Olga Khazan’s article “There’s a Name for the People Who Drain You” examines one of the unavoidable pests of human civilization: the hassler. Hasslers are the emotional pickpockets of everyday life. They drain those around them through relentless criticism, selfishness, bitterness, narcissism, cruelty, cynicism, and, in extreme cases, outright sociopathy. They appear everywhere—in workplaces, families, neighborhoods, and friend groups. No community is immune to them.

The consequences of prolonged exposure are hardly trivial. To spend years trapped in the orbit of one or more hasslers is to live inside a low-grade psychological emergency. Anxiety rises. Cortisol surges. Depression follows. Autoimmune disorders become more likely. The body keeps score while the hassler keeps talking.

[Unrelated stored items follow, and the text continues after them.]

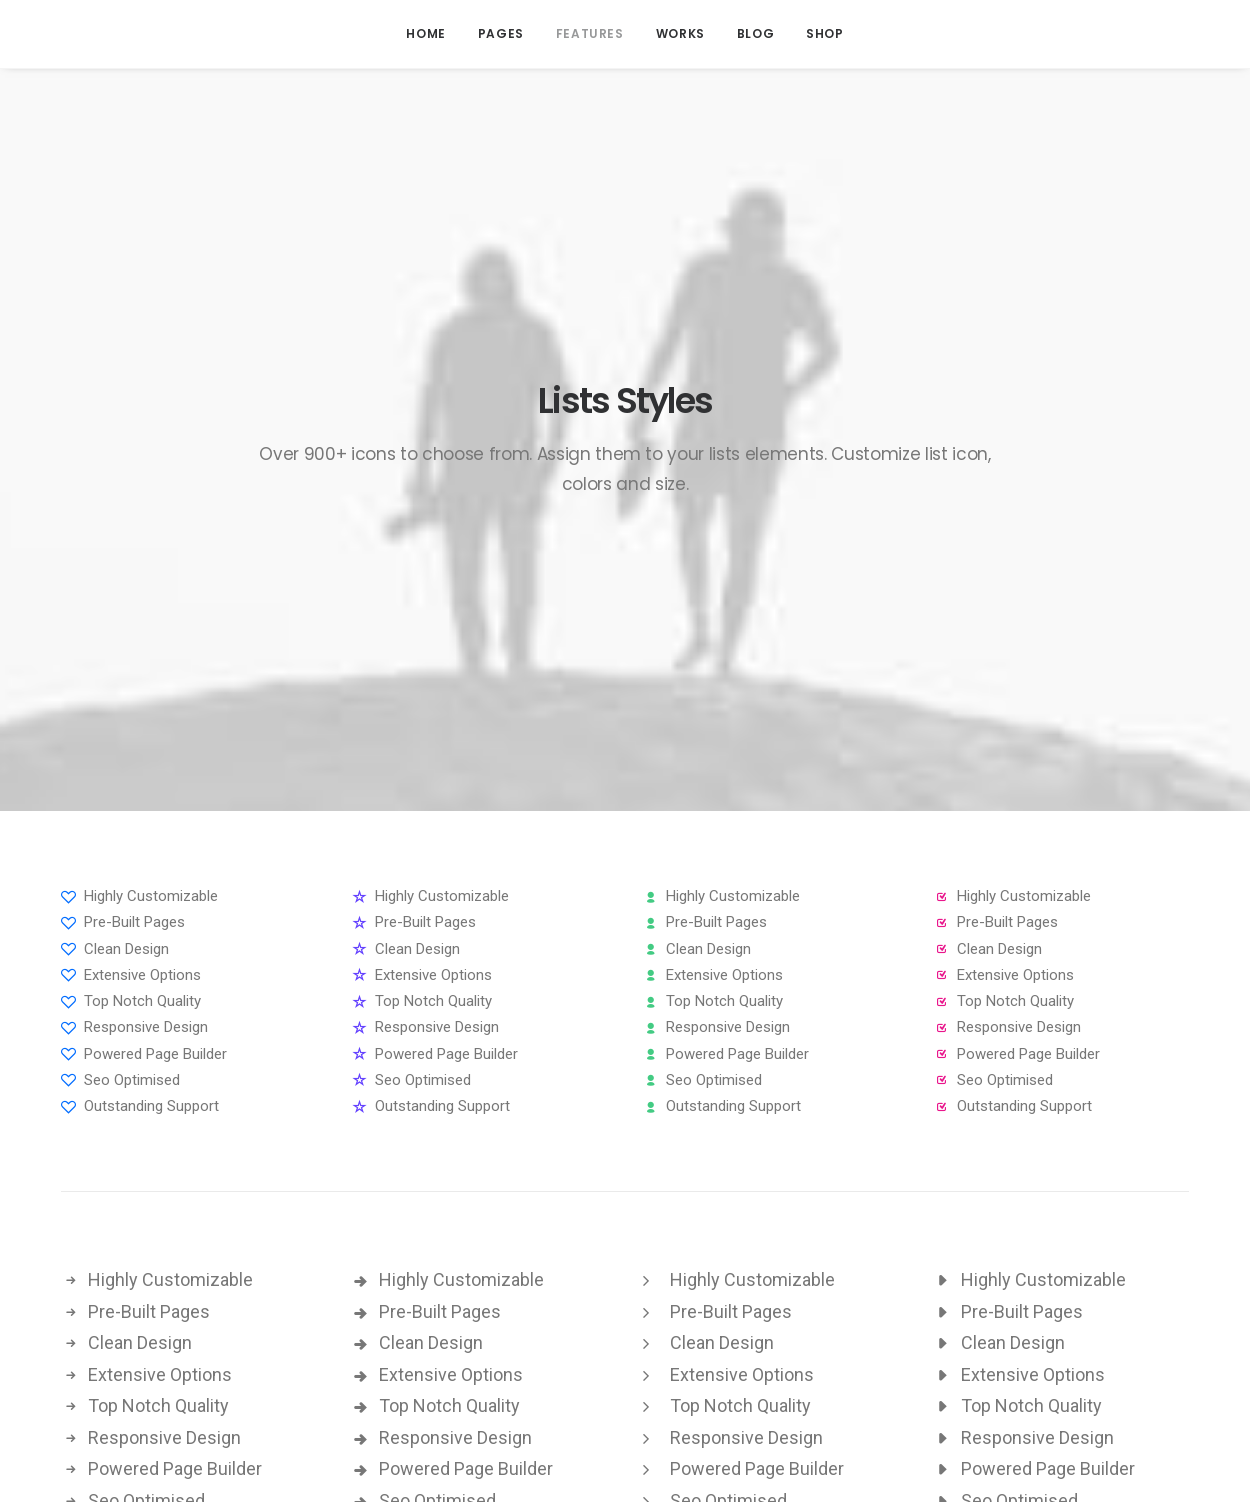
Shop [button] (824, 33)
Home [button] (425, 33)
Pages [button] (501, 33)
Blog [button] (755, 33)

One of the defining characteristics of the hassler is an appetite for friction. Hasslers are rarely content with peace and stability. They stir the pot, manufacture grievances, incite drama, and transform minor disagreements into theatrical productions. To ordinary people, conflict is exhausting. To the hassler, it is entertainment. The discomfort of others becomes a form of nourishment. Their preferred habitat is chaos because chaos guarantees attention, and attention is the oxygen they breathe.

Unfortunately, hasslers cannot be avoided entirely. If you belong to a family, workplace, church, club, school, or neighborhood, you will eventually encounter one. They emerge with the reliability of weeds breaking through concrete.

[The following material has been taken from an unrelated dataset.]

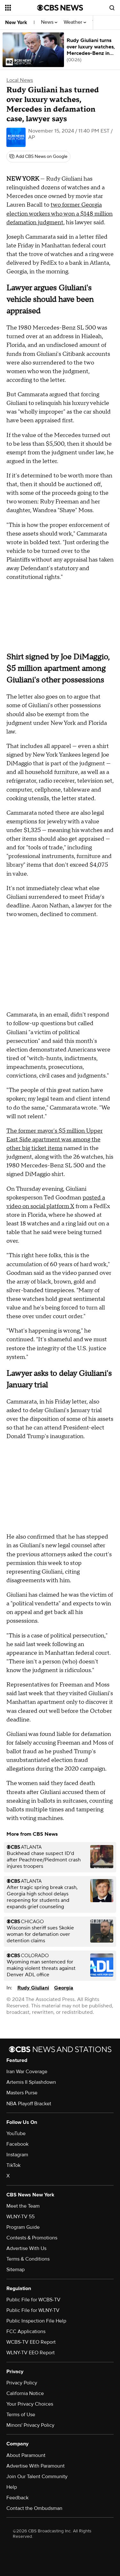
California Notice (25, 2393)
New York (16, 22)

As I read Khazan’s article, I found myself thinking about the horror film Weapons and its sinister figure, Aunt Gladys. Gladys operates less like a conventional villain than a supernatural parasite. She feeds upon the misery of others with such potency that she seems less human than witch-like. Her power lies not in physical force but in her ability to infiltrate the emotional lives of her victims and convert their suffering into sustenance.

Viewed through Khazan’s framework, Aunt Gladys may be the ultimate hassler.

What fascinates me about figures like Gladys is that they often appear strangely hollow. They possess no stable center of their own. They are ciphers, vacuums, nonentities. Because they lack an inner life rich enough to sustain them, they must draw energy from the emotional resources of others. To feed, they must first weaken their prey. They create confusion, vulnerability, self-doubt, and dependency. Only then can they begin extracting what they need.

In this sense, the hassler resembles a vampire. Not the elegant aristocrat in a velvet cape, but a psychological vampire who feeds not on blood but on attention, anxiety, and emotional exhaustion. The vampire drains the body. The hassler drains the spirit.

Perhaps this is why hasslers appear so frequently in horror stories. They embody a fear that feels immediately recognizable. Most of us have never encountered a werewolf. Few of us have met a ghost. But nearly everyone has known someone who seemed to feed on conflict, manipulate relationships, and leave every room darker than they found it. Horror films merely give supernatural form to a creature we already know.

The hassler, then, is not merely a difficult person. The hassler is an archetype. Long before horror movies invented monsters lurking in haunted houses, human beings were already living among people who fed on chaos and misery. The monsters came later. The hasslers came first.